Go over the entries and report the lines where the word "equipment" occurs.

_Extracted page text data_
====

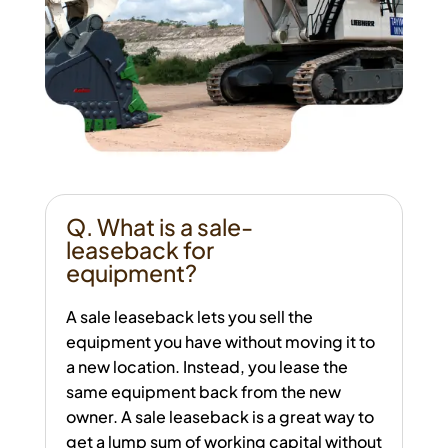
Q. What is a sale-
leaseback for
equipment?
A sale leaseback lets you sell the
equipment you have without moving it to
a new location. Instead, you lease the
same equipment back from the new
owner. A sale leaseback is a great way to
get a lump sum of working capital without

====

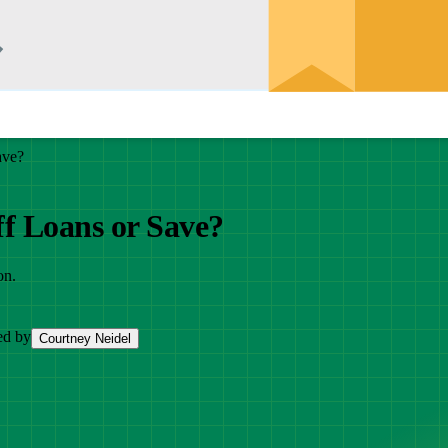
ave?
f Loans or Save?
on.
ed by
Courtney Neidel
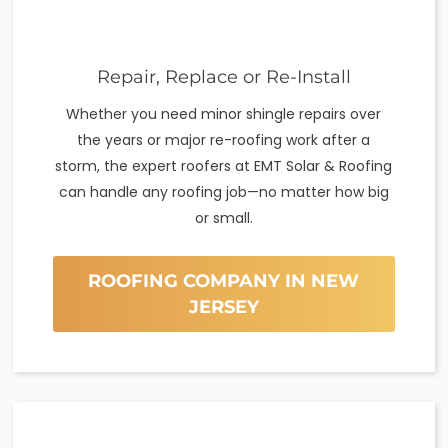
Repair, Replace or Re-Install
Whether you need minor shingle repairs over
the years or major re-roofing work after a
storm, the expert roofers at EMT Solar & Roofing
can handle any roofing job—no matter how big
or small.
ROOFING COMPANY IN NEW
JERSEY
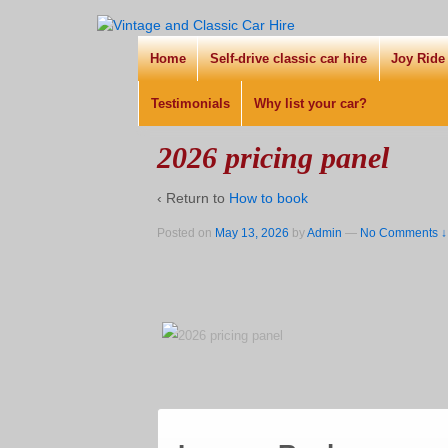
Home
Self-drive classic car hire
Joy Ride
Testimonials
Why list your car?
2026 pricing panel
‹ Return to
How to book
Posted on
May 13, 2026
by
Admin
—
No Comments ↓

====

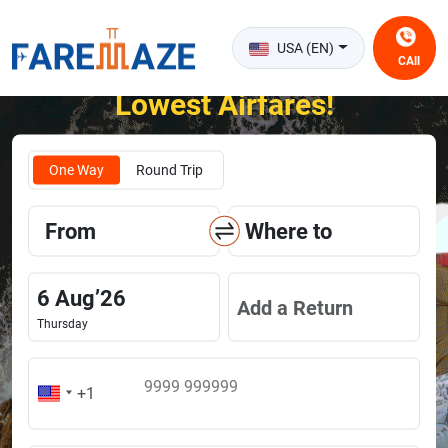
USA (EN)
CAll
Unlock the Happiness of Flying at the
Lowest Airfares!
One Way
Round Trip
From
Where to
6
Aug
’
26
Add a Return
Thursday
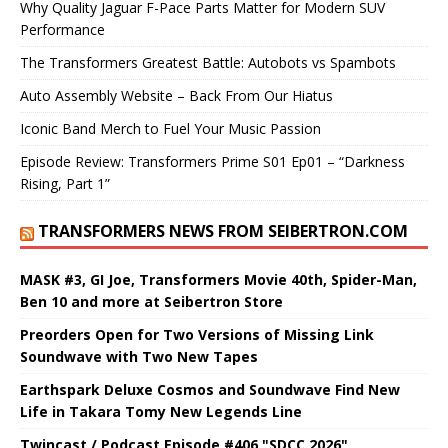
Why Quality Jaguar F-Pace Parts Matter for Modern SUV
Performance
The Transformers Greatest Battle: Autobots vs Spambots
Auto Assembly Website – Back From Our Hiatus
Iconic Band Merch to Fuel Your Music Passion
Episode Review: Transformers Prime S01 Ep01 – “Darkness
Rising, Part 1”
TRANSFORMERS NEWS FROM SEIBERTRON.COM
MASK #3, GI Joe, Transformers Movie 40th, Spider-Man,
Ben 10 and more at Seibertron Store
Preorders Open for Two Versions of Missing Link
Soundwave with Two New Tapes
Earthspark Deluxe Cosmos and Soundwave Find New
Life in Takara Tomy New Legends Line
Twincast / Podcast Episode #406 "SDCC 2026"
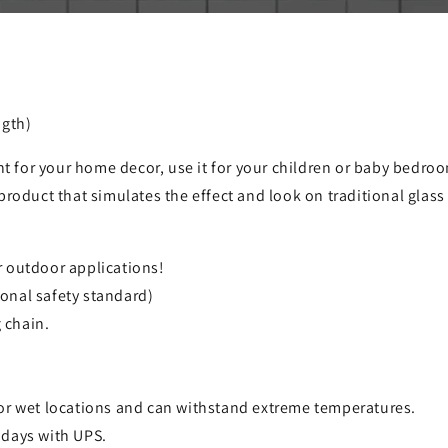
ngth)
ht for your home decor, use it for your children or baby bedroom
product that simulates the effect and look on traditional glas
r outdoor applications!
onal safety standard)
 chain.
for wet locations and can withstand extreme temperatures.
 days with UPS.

====

_Written solution_
equipment?
equipment you have without moving it to
same equipment back from the new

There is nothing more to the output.